→ **WORK ITEM**
The entries below are to be reproduced exactly, with their pictures omitted.

─── GIVEN ENTRIES ───

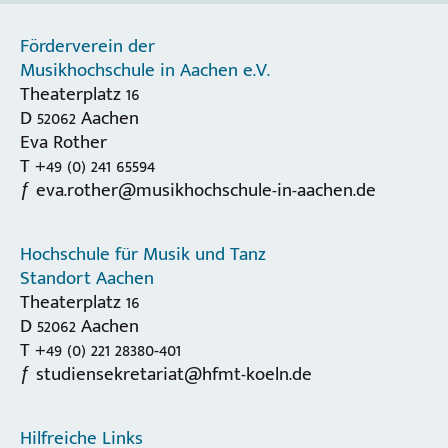
Förderverein der
Musikhochschule in Aachen e.V.
Theaterplatz 16
D 52062 Aachen
Eva Rother
T +49 (0) 241 65594
eva.rother@musikhochschule-in-aachen.de
Hochschule für Musik und Tanz
Standort Aachen
Theaterplatz 16
D 52062 Aachen
T +49 (0) 221 28380-401
studiensekretariat@hfmt-koeln.de
Hilfreiche Links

───

→ **OUTPUT BELOW**
Förderverein der
Musikhochschule in Aachen e.V.
Theaterplatz 16
D 52062 Aachen
Eva Rother
T +49 (0) 241 65594
eva.rother@musikhochschule-in-aachen.de
Hochschule für Musik und Tanz
Standort Aachen
Theaterplatz 16
D 52062 Aachen
T +49 (0) 221 28380-401
studiensekretariat@hfmt-koeln.de
Hilfreiche Links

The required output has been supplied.